Differentiating between third-party relationships that are categorised as 'Externally Provided Workers (EPWs)' or 'Subcontracts' is an important consideration in claiming R&D Tax Credits. This is especially important for the quantification of RDEC claims, as subcontracted spend is not allowable (only third-party resources categorised as EPWs can be included).
An incorrect decision can either mean that the company incorrectly underclaims or overclaims and is liable for a penalty from HMRC.
Official EPW Definition
The official definition of an EPW from HMRC can be found at 'CTA09/S1128', which is as follows:
A person is an externally provided worker in relation to the claimant company if the following conditions are satisfied:
he is an individual (not a company)
he is not a director or employee of the company
he personally provides or is under an obligation personally to provide, services to the company
he is subject to (or to the right of) supervision, direction or control by the company as to the manner in which those services are provided
his services are supplied to the company by or through the staff provider or staff controller (whether or not he is a director or employee of the staff provider or staff controller or any other person)
he provides or is under an obligation to provide, those services personally to the company under the terms of a contract between him and the staff provider. (applies only to 31 March 2012. See below)
the provision of those services does not constitute the carrying on of activities contracted out by the company, see CIRD84200
Official Subcontract Definition
HMRC's definition of a subcontracted relationship, for R&D Tax purposes, can be found at CIRD84250. This definition is:
Where there is a contract between persons for R&D activities to be carried out by one for the other, then the R&D activities have been subcontracted.
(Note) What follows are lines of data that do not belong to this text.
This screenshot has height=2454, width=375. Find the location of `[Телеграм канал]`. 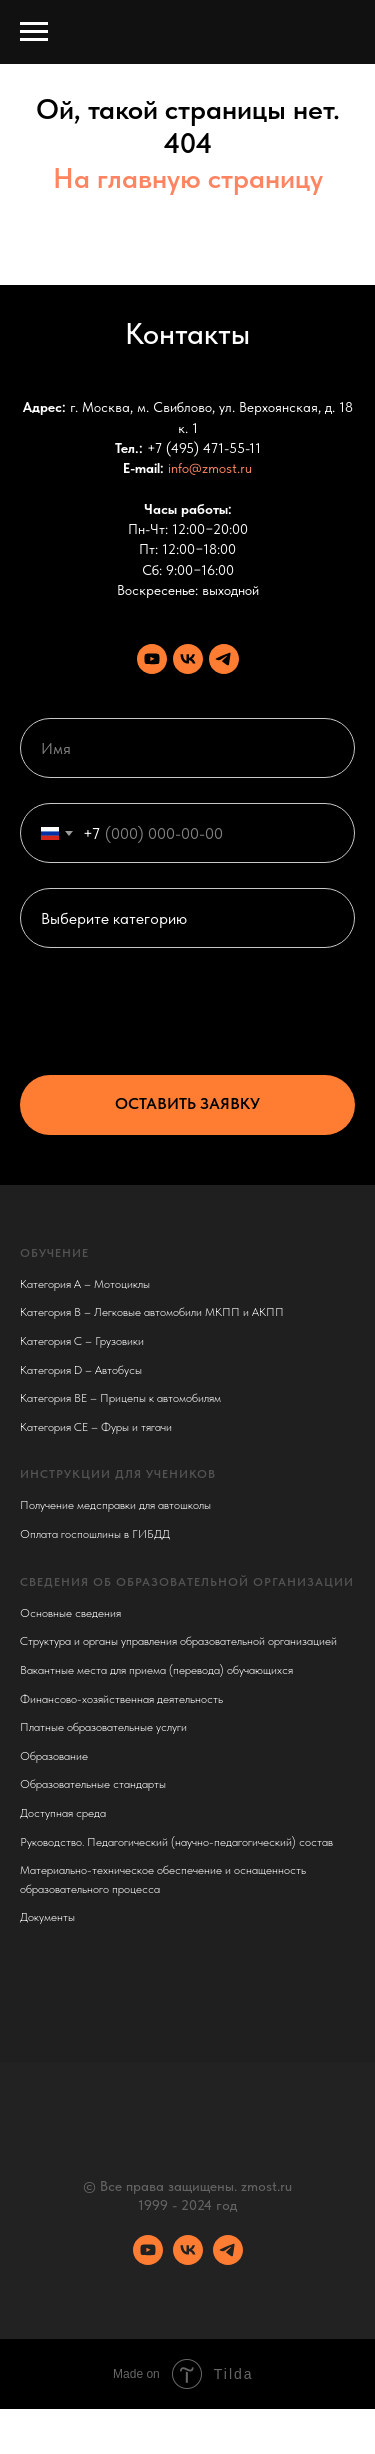 [Телеграм канал] is located at coordinates (224, 659).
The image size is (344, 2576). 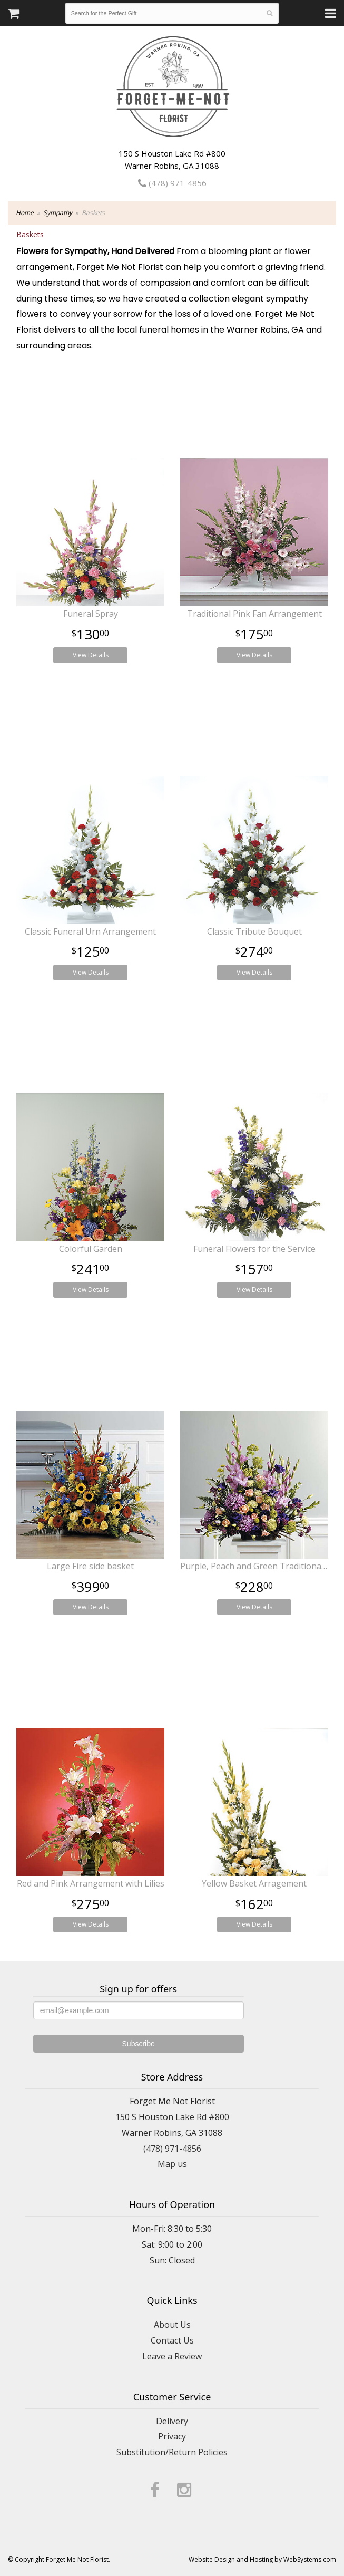 What do you see at coordinates (172, 2356) in the screenshot?
I see `Leave a Review` at bounding box center [172, 2356].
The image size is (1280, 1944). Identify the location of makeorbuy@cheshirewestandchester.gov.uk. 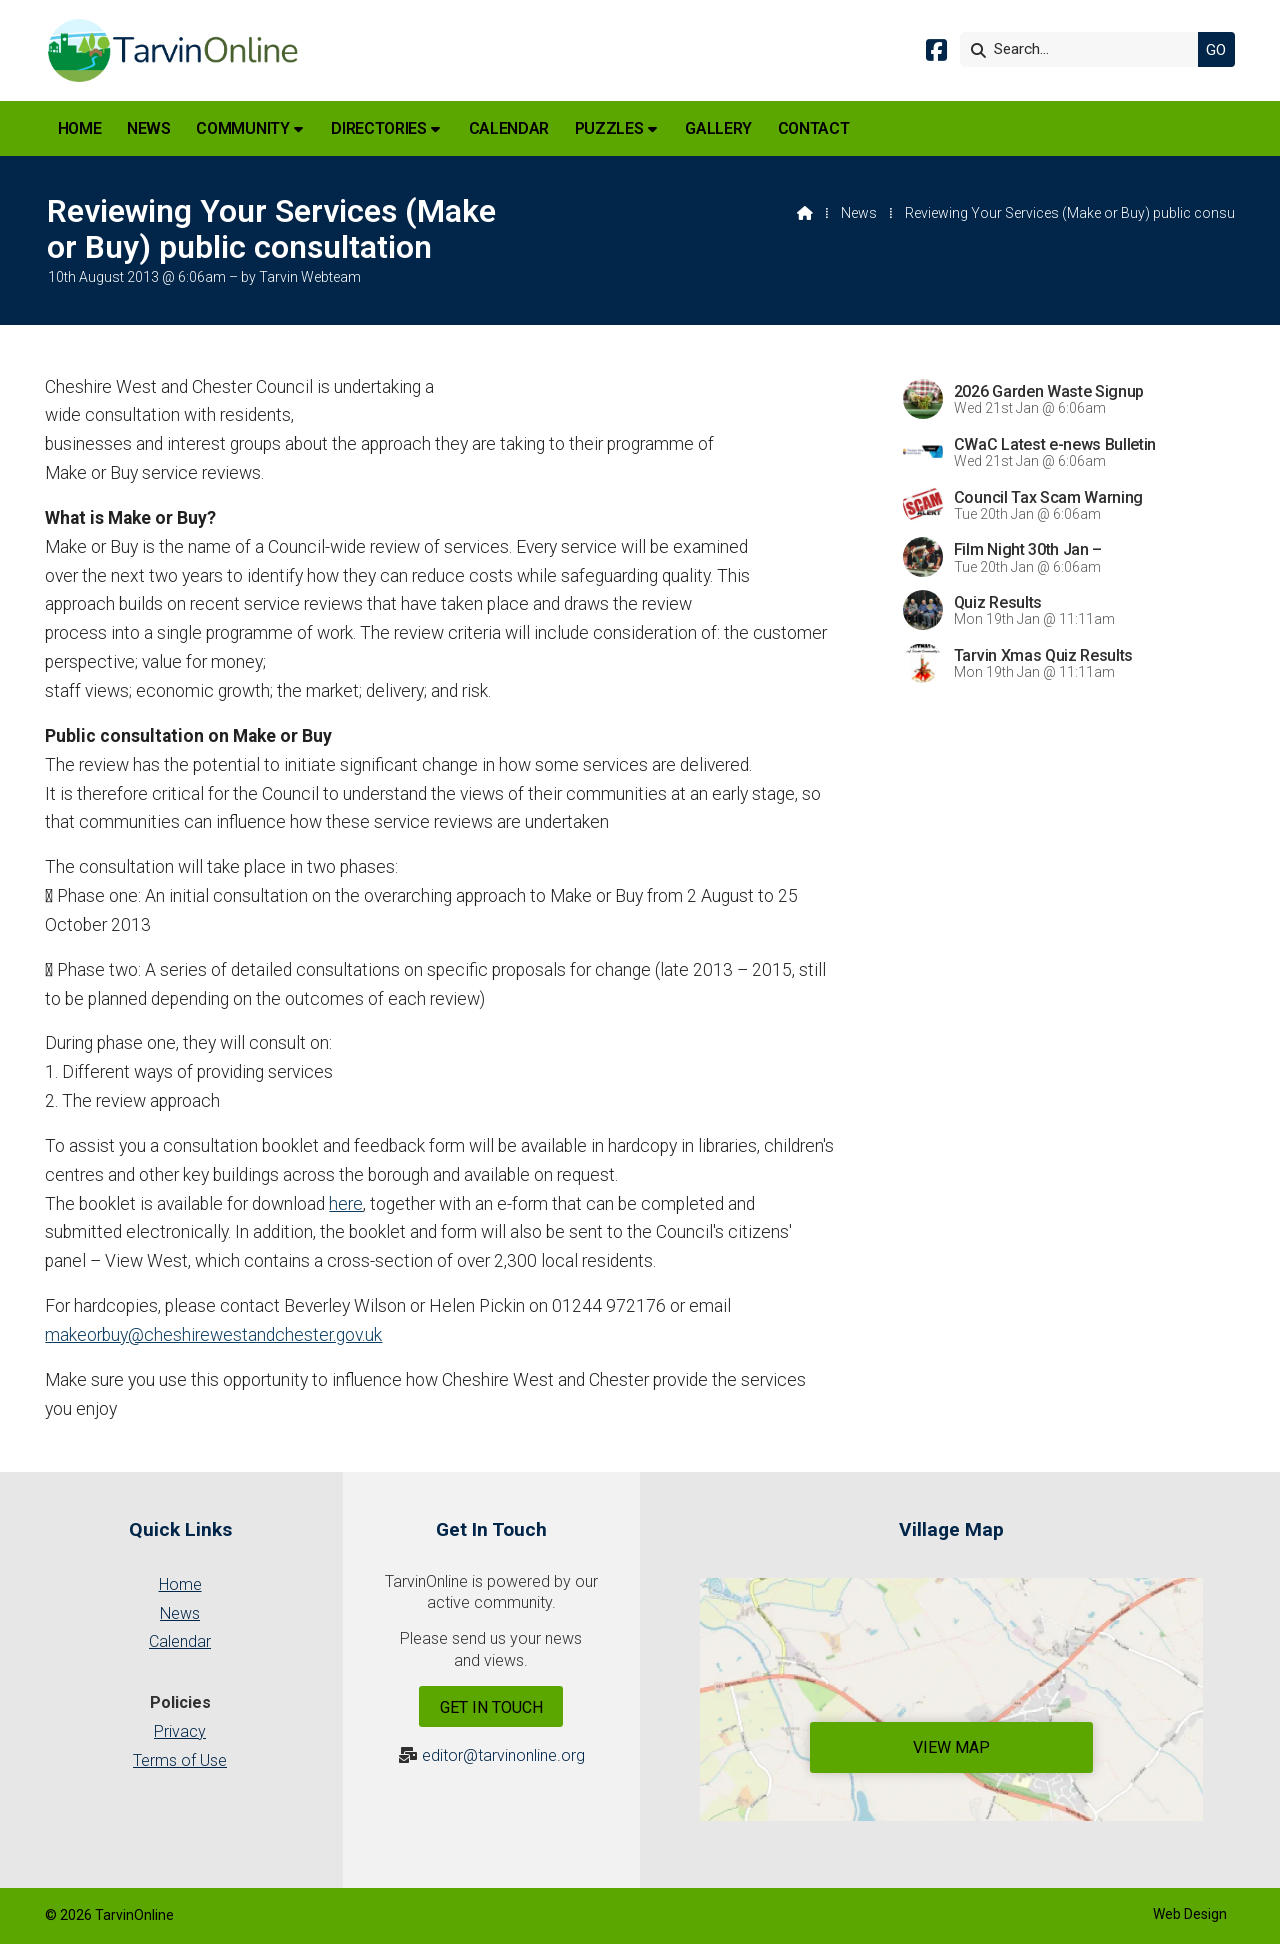 (213, 1335).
A contract to provide services rather than to undertake a specific part of the activities is not subcontracted R&D. Nor is a contract of personal employment.
Comparison of EPWs and Subcontracts
In many cases, the EPW versus Subcontract assessment is not straightforward and a subjective assessment needs to be made.
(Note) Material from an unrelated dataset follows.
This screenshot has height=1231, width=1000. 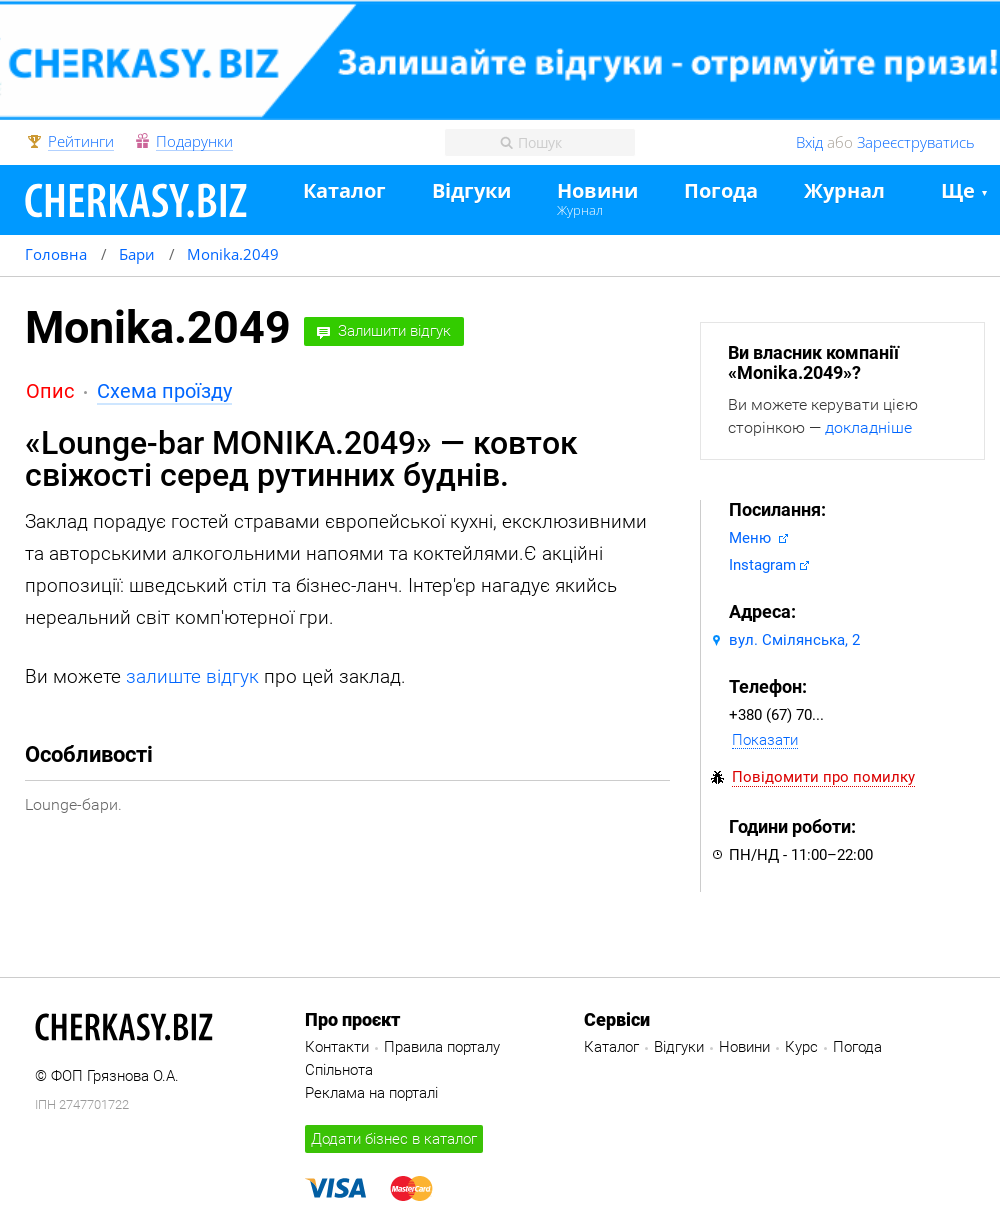 I want to click on залиште відгук, so click(x=192, y=676).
Essentially, where a company has engaged a third-party for resources to augment their R&D team (e.g. a body shopping arrangement), then this is likely to be an EPW arrangement.
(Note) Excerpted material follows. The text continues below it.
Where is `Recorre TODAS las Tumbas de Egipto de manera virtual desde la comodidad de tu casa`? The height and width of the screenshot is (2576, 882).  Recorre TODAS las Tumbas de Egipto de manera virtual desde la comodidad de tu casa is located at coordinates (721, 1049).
However, where a company is paying for another company to undertake R&D on their behalf and then present a working deliverable back, then this would be known as a subcontract relationship.
The following traits are indicative of typical EPW and Subcontract relationships. None of these is officially required (see official definitions above), as in many cases an EPW relationship can have some traits of a subcontract relationship (and vice versa). However, we find that they are very useful for helping differential between the relationships.
Contract based on a Time and Materials (T&M) based fee
May involve contracted individuals working at one of your company's sites
Engagement letter that is short in length, referencing people or capacity rather than deliverables
Your team may be testing the end result of the R&D (or working collaboratively with contracted individuals to test the outcome of the R&D)
The contract specifies payment in exchange for fixed price deliverables
3rd parties working at their own site
Engagement letter that is fairly long, referencing specific capabilities to be delivered
The third-party may be testing the R&D and delivering the outcome of the R&D back to your company
Which Relationships Can be Included in an R&D Tax Credits Claim
Each of the three regimes (SME, RDEC and RDA) has slightly different rules for which costs can be included.
For the SME and RDA regimes, both EPWs and Subcontracted costs can be included within a claim.
For the RDEC regime, only EPW costs can be included. This means that the classification of 3rd party costs between EPW and Subcontract is especially important.
If the third-party is part of your group of companies, then it will either be known as a Connected Party EPW or a Connected Party Subcontract. Connected parties receive beneficial claim rates.
The rate for inclusion in both types of relationship is the same, however, it depends on both the level of qualifying activity the third-party was undertaking and the regime that is being claimed under.
For RDA claims, third parties can be included at the proportion that the company worked on qualifying R&D activities
For SME and RDEC claims third parties (that are unconnected) need to be included at 65% multiplied by their level of eligibility (this is required by HMRC to strip out any overheads of dealing with a third-party company)
Required Claim Support
Often the EPW vs Subcontract assessment is done by the R&D projects competent professionals - who are close to the project and understand the types of activities undertaken by the suppliers. In most cases, this is sufficient for HMRC.
However, in the cases where the decision is material (particularly on large RDEC claims) and where the relationship does not clearly fall into one of the categories, HMRC often request to see the official contract between the companies. They will then review the contract to see how it relates to the indicating factors above.
In many cases, the actual working relationship between two companies is different from the contractual relationship. Where this applies, companies should pro-activity address this with HMRC and provide support if necessary (which very much depends on the magnitude of the portion of the claim).